Healthy Junkies - Box of Chaos
23 January 2016

This six-year-old London outfit’s moniker is likely a reference to its beguiling, blonde-haired, breathy-voiced, Brigitte Bardot-evoking Parisian singer Nina Courson, a one-time teenage runaway and drug user who turned her life around upon meeting British guitarist Phil Honey-Jones (ex-Nurotica) in 2009. Their partnership and Courson’s newfound musical focus resulted in the writing of a song (“Glam Sister”) for a friend’s birthday party, followed by the group’s 2011 debut LP Sick Note, which I called “engaging and invigorating” in Big Takeover issue 66 (I especially dug its crackling opening track “Copycat”). Their similarly sizzling 2013 second album The Lost Refuge further refined their familiar glam/new wave/grunge-inspired punk-pop, though it was blemished by a too-boomy, drum-dominated mix. This third LP fixes that flaw, placing more emphasis on Honey-Jones’s frenzied, feculent guitars, while featuring the band’s most fiery, forceful tunes to date. One immediately notices the improved production – by Alex McGowan and the band – on the opening “Nice ‘n’ Sleazy,” with its robust rhythms spitting and sputtering like a chugging locomotive, and Honey-Jones’s wind-tunnel riffs squealing and shrieking like swirling cyclones.

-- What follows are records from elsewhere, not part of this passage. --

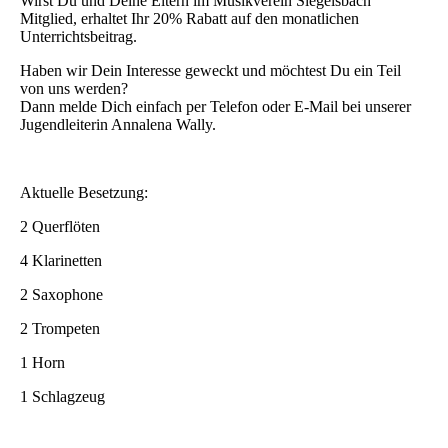
Wirst Du und Deine Eltern im Musikverein Siegelsbach
Mitglied, erhaltet Ihr 20% Rabatt auf den monatlichen
Unterrichtsbeitrag.
Haben wir Dein Interesse geweckt und möchtest Du ein Teil
von uns werden?
Dann melde Dich einfach per Telefon oder E-Mail bei unserer
Jugendleiterin Annalena Wally.
Aktuelle Besetzung:
2 Querflöten
4 Klarinetten
2 Saxophone
2 Trompeten
1 Horn
1 Schlagzeug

On the album’s three hottest, most hellacious numbers, “Danny Trash,” “Just a Fool,” and “Hustle Street,” bassist Nim Sadot and drummer Tony Alda (the latest recruits in a regularly rotating rhythm section) dig in hard, discharging more grit and gravel than a throng of throttling motorcycles at a Sturgis rally. Sporting an alluring French accent (she still sounds like a tougher version of Ivy’s also-Parisian Dominique Durand, with “echoes” of Echobelly’s Sonya Madan) that’s vigorous and vivacious, Courson again conjures confidence and charm. And conviction, judging from the album’s two punishing, poppier singles, which wrestle with weighty topics. The galvanizing “Je Suis Free” defiantly defends artistic freedom in the aftermath of the November 13, 2015 terrorist attacks on her former home city, while the gurgly “Watch Out” delivers a dire warning against snooping surveillers and divulging too much of your private data online (see video for “Watch Out” below and “Je Suis Free” here).

Finally, to go with their reading of T. Rex’s 1973 U.K. #3 “20th Century Boy” on Sick Note, and a terse rendition of Édith Piaf’s 1947 “La Vie en Rose” on The Lost Refuge, they close Box with an alternately ghostly and gnashing cover of Wipers’ “D-7” (from their 1979 debut Is This Real?; it was also covered by Nirvana on their 1991 Hormoaning EP), revealing their well-rounded tastes. With no letup in the energy level over 14 songs, Box is a boisterous blast; here’s betting their self-hosted monthly gigs at Camden, London’s Unicorn club are, too. (stprecords.co.uk)

Box of Chaos will be released on February 20.